Moderates pushed aside severe doubts about the desirability of the policies contained in these reforms in order to defend Congress's capacity to govern. Whatever the results, no one could say that Congress was not in control.
Although reform as a restructuring to reduce overload has its attractions for those who identify with Congress and the presidency as institutions, what was in it for the more policy-minded? How could adherents of a lesser and greater spending role for government, domestic or foreign, or a more or less progressive tax, come together? As the host of a radio talk show asked one of us, is this a "liberal" or "conservative" tax reform?
Tax reform is a classic example of what Mary Parker Follette, early
in this century, called an "integrative solution": liberals feel they have helped the poor far more than they have advantaged the rich. Economic conservatives believe they have shored up free enterprise in a way that will compensate for the loss of spurs to investment. Moderates believe that to show Congress is able to govern will reinforce social order sufficiently to cope with the disruption invariably caused by large-scale change.
Now, most policies try to have something for everybody. Tax reform worked in part because of what it gave: distributional benefits to liberals who cared most about distribution; economic incentives to conservatives who cared most about market systems; legitimacy to moderates who cared most about the perceived integrity of the political system.
Because deficit reduction is so heavily minus-sum—each side ends up feeling like losers—there is no way to do much without angering enough interests to block a proposal. One can either think of the problem in terms of organized groups or just look at the polls: either way, $150 or $180 or whatever the current billion in deficit reduction is nowhere to be found. Politicians wanted deficit reduction even more than they wanted tax reform. But the constraints, against spending cuts and tax hikes, were overwhelming. The politicians blamed each other's hypocrisy or lack of courage, and in doing so they missed the point.
In a democracy politicians must balance two roles: exercising their own judgment and representing the public. The dilemma is as old as democracy itself. On many issues it does not arise because either active participants or citizens—or both—pay small attention to the result. When the dilemma does arise, politicians do follow their own judgment more than we or they might believe; but they will not take actions seriously disapproved of by majorities of the American public. In tax reform our governors stretched the boundaries of the constraints set by American democracy in the 1980s. On the deficit, they were locked in by the same constraints. They could not solve the deficit and still represent that huge, contentious, energetic, bewildered, and contradictory "interest group" called the American people.

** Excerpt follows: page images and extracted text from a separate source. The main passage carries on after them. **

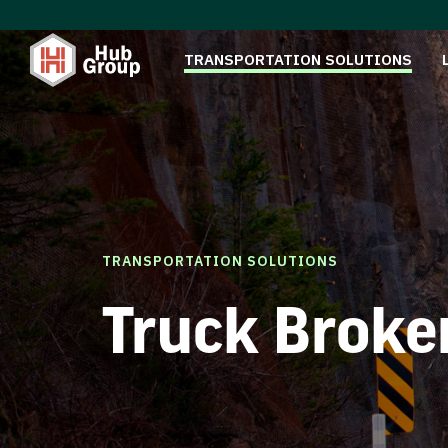
TRANSPORTATION SOLUTIONS
TRANSPORTATION SOLUTIONS
Truck Broke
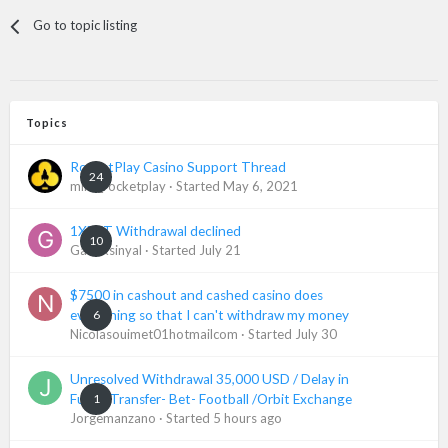
Go to topic listing
Topics
RocketPlay Casino Support Thread
24
mike_rocketplay
· Started
May 6, 2021
1XBET Withdrawal declined
10
Gadaksinyal
· Started
July 21
$7500 in cashout and cashed casino does
6
everything so that I can't withdraw my money
Nicolasouimet01hotmailcom
· Started
July 30
Unresolved Withdrawal 35,000 USD / Delay in
1
Funds Transfer- Bet- Football /Orbit Exchange
Jorgemanzano
· Started
5 hours ago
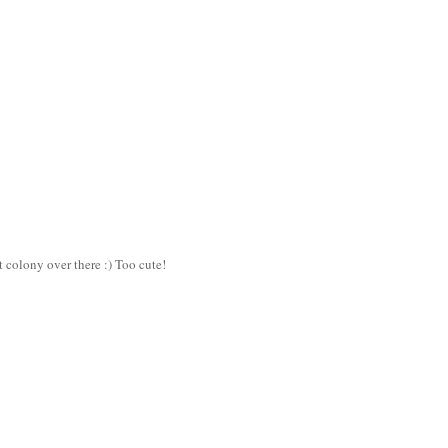
t colony over there :) Too cute!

Because it paid each side in the currency it valued most, tax reform became a positive-sum game; each side thought it ended up better off than it started. The president's insistence on tax reform, Congress's frustration and desire to show that it could govern, and the ability to appeal to the three major ideologies helped overcome the usual obstacles. Gramm-Rudman-Hollings tried to combine similar factors—presidential insistence, congressional concern with governance, and a widespread appeal—to solve the deficit problem; that is why it passed. It failed to work, however, because GRH did not really give anything to anybody.
Each faction's stake in GRH was negative; it would not help them, but it would hurt others. If we ever reach the point where political factions are more eager to hurt each other than to help themselves, then our political system really will be in trouble. When hatred and feuding override self-interest in living together, a polity becomes like Lebanon.